Tuesday, September 15, 2009

Measuring Success

There are actually quite a few things that have come together to build this post. Back in May, I attended theLEAD Network (a college leadership ministry of theMILL at New Life Church in Colorado Springs, CO) and listened to Aaron Stern, New Life Church's college and 20-somethings Pastor, deliver the first sermon in a series titled "Success". During that sermon, Aaron talked about what we consider successful in today's culture and what success looks like before God. He used the prophet Jeremiah to illustrate this. At the time it really didn't strike any specific cord with me. Months went by and really I hadn't thought about it. Then a few weeks ago I got to the book of Jeremiah in my daily readings. Still really didn't think nothing of it, beyond the fact that Jeremiah had a horrible job and life must of sucked.

A short time later God really started prompting me to consider what it means to have a servants heart. It was about that time that I started my Contemporary Evangelism class and Pastor Jeff, Element Church Lead Pastor, started a new series called "Be". The new series is centered on realizing the potential of the local church to meet the needs of their community and BE Christ's love to them. With all that, God helped me to see the book of Jeremiah in a very different way.

Undoubtedly, the task that God gave Jeremiah was a difficult one. Basically God commissioned Jeremiah to be the prophet that told the people of Israel that they were going to be destroyed. He was to warn them that Jerusalem would fall and they would either die from famine and disease or by the sword.
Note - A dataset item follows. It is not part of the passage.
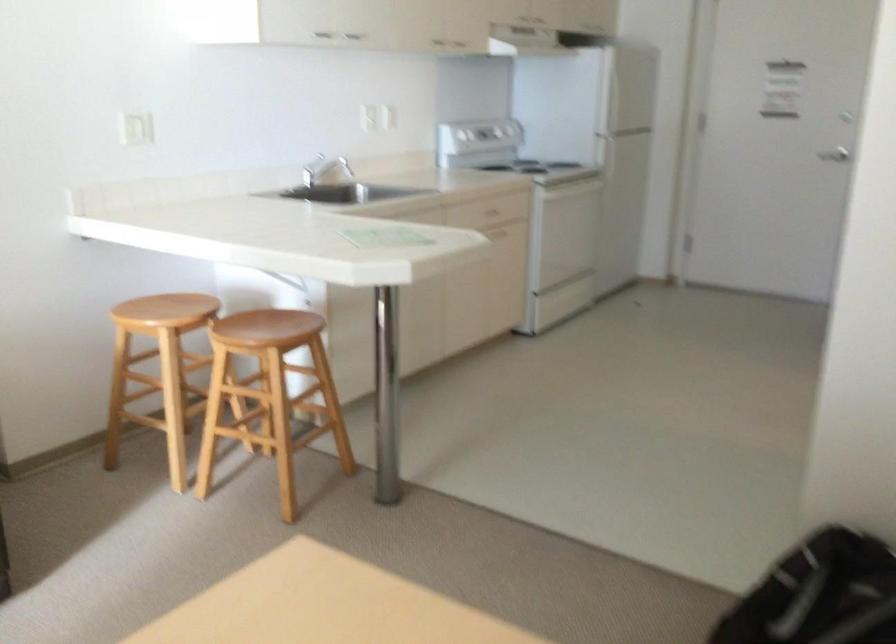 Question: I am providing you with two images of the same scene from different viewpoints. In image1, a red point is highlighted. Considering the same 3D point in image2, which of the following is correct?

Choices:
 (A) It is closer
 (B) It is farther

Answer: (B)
And those that did not die, would be taken into captivity by the Babylonians and die in a foreign land. Not the guy you want to be in Jerusalem at that point. Needless to say he was not often received well and often time was rejected and threatened to be killed. Yet through him sharing all God's warnings and pleading for the people to repent, they did not. Ultimately, Jerusalem was destroyed and the Israelites were lead in to captivity in Babylon. By all accounts and outward appearances, Jeremiah was not successful. He never got the Israelites to repent.

But, in God's view he was successful. God didn't tell him to rescue the Israelites, but to simply deliver His word to them. God told him to "Go and shout this message to the people of Jerusalem" and he did. The fact is that God did not judge Jeremiah's success in the number of people that listened to his message, but by His obedience to take the message to them, regardless of his feelings.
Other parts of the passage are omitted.